| 21:12 Uhr

2. Handball-Bundesliga
HG Saarlouis ist auswärts nicht Zweitliga-tauglich

HG-Trainer 
Philipp Kessler ist enttäuscht.
HG-Trainer Philipp Kessler ist enttäuscht. FOTO: Ruppenthal
Hamm. Handballer verlieren auch beim ASV Hamm-Westfalen. Sebastian Zenner

In der 50. Minute des Zweitliga-Handballspiels der HG Saarlouis beim ASV Hamm-Westfalen fiel die Entscheidung. Die Gäste aus dem Saarland waren in dieser Phase drauf und dran, den Anschlusstreffer zu erzielen.
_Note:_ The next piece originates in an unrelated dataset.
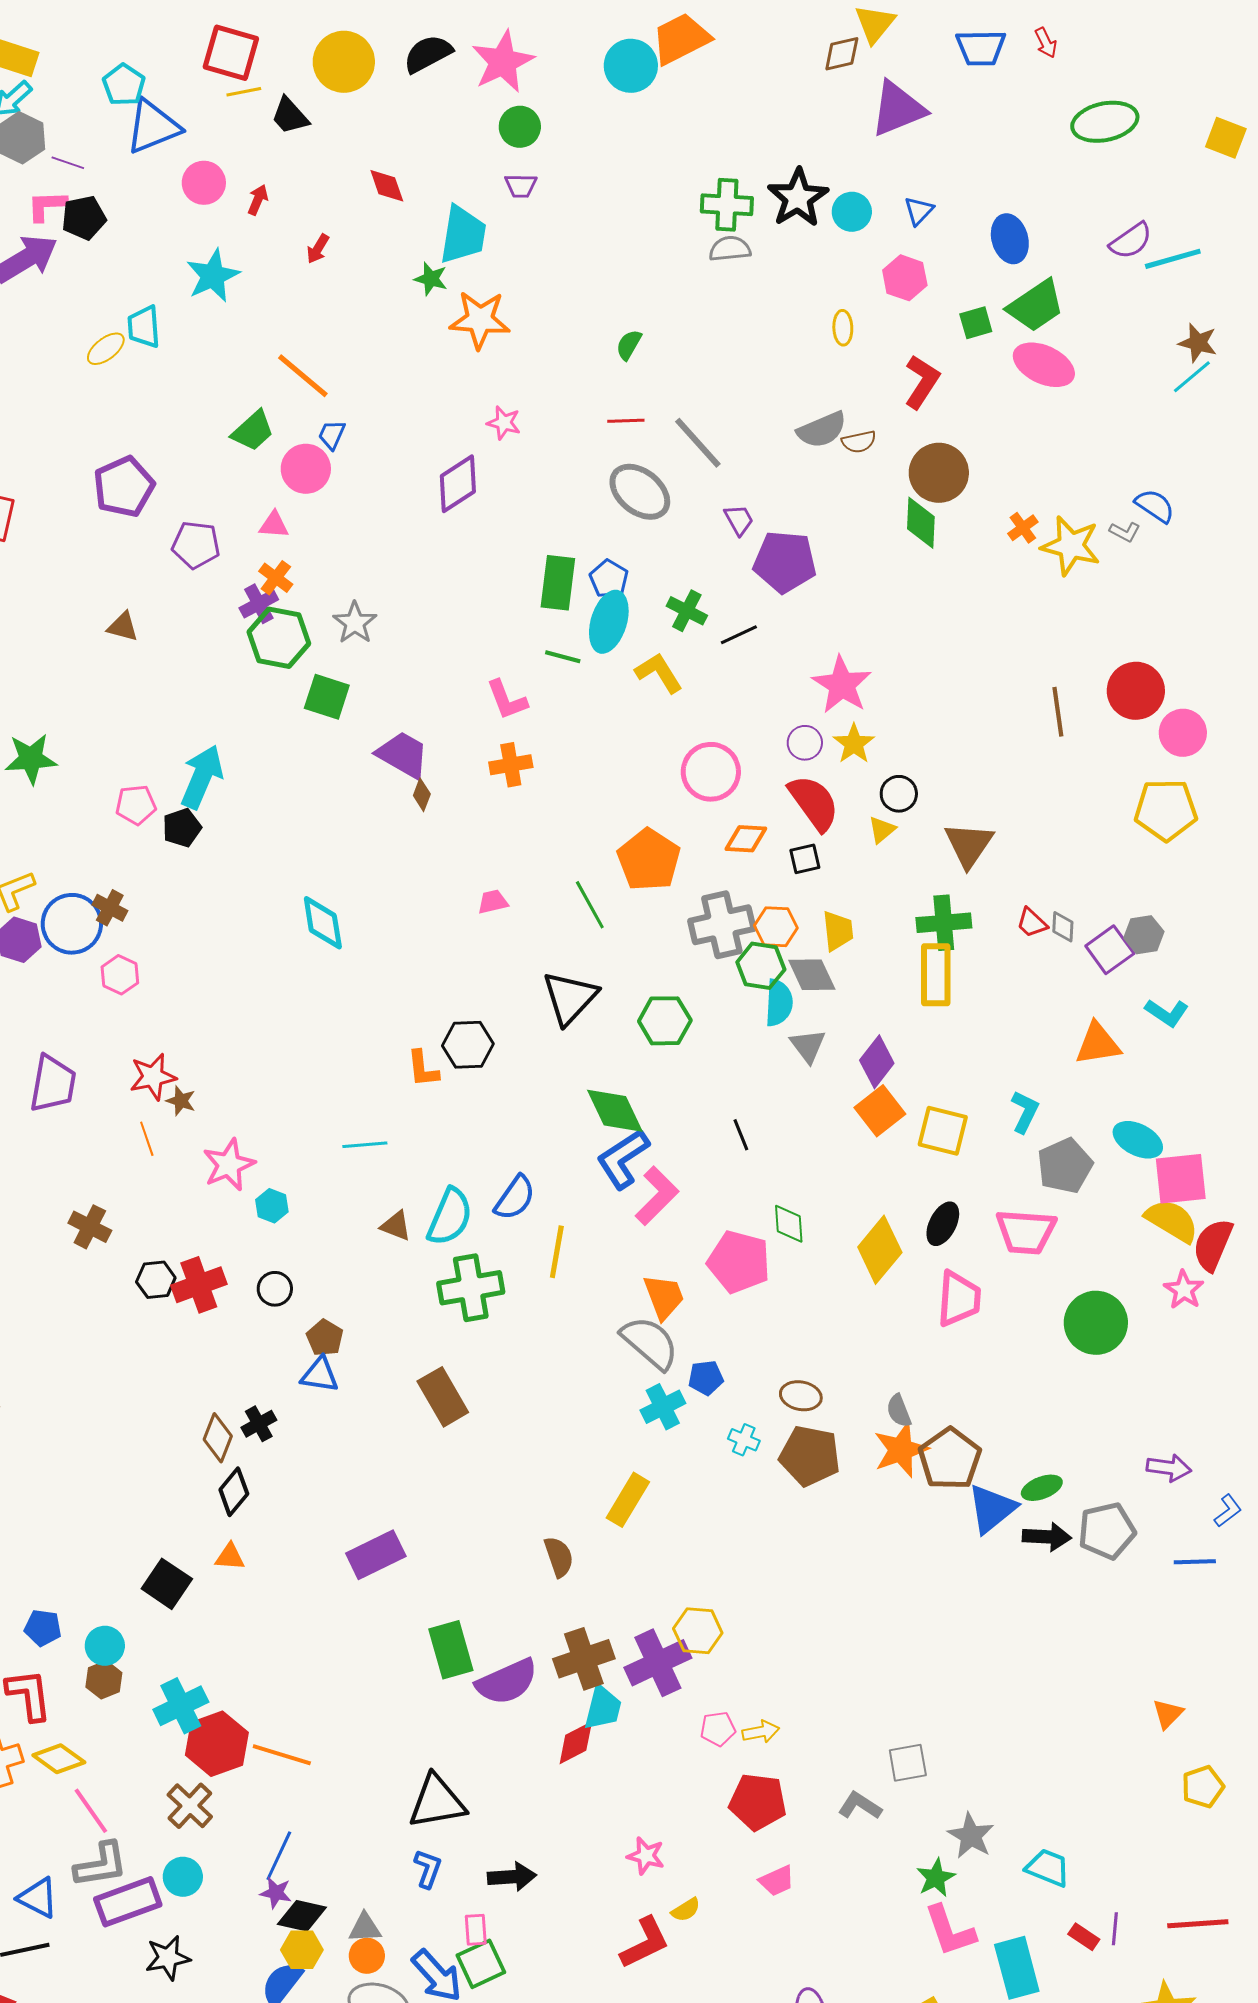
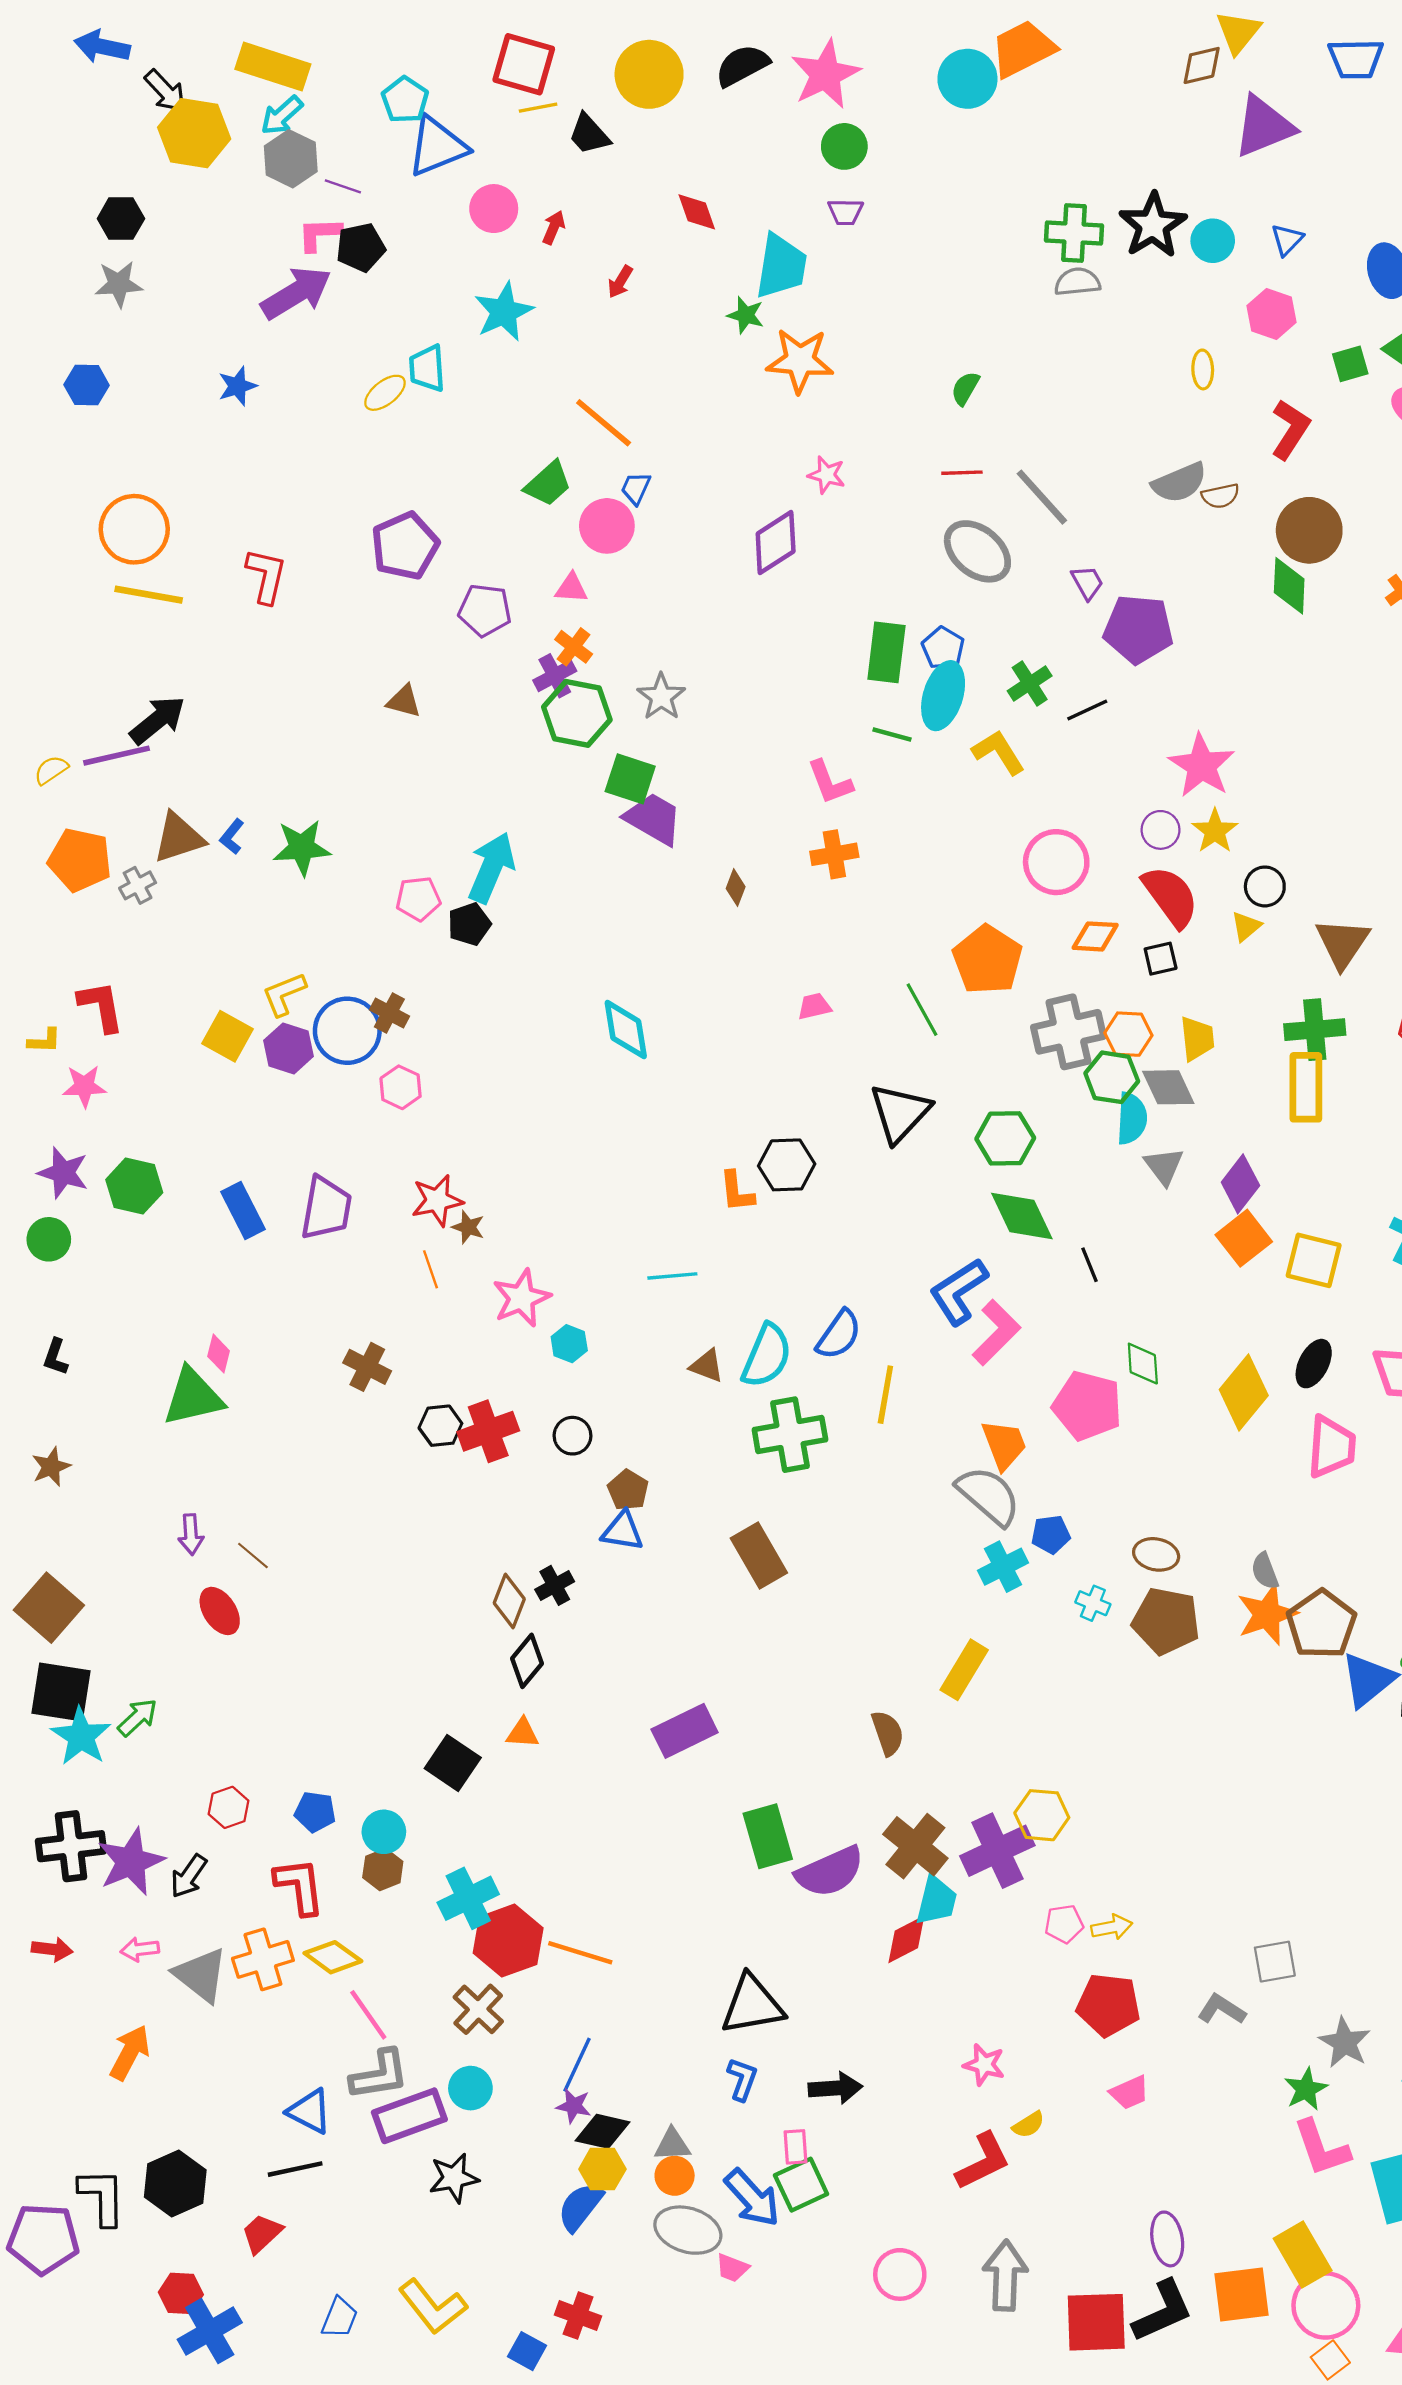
green cross: (687, 611) -> (1030, 683), turned 30
purple trapezoid: (403, 755) -> (653, 819), moved
green diamond: (615, 1111) -> (1022, 1216), moved
brown cross: (584, 1659) -> (915, 1846), turned -32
Allein er wollte nicht fallen. Statt den Rückstand auf 25:26 zu verkürzen, erhöhte Hamm auf 27:24 und legte damit den Grundstein für den 32:28 (14:17)-Heimsieg. Die HG Saarlouis bleibt damit auch weiterhin ohne einen einzigen Auswärtspunkt in dieser Saison – und selbstredend auf einem Abstiegsplatz.


„Wir waren einfach nicht clever genug“, ärgerte sich Trainer Philipp Kessler über die verpasste Chance: „Wir sind nicht gut in das Spiel gestartet, was mich nach der guten Trainingswoche etwas verwundert hat.“ Schnell lag die HG vor 1700 Zuschauern mit 0:3 in Rückstand, nach elf Minuten stand es 2:7 und nach neun weiteren bereits 7:14 aus Saarlouiser Sicht. „Dann haben wir umgestellt und Moral bewiesen und uns wieder rangekämpft“, lobte Kessler. Bis zur Pause verkürzten die Gäste auch dank des eingewechselten Arthur Muller auf 14:17. Der Rückraumspieler knickte später um und musste mit Verdacht auf eine Bänderverletzung vom Feld.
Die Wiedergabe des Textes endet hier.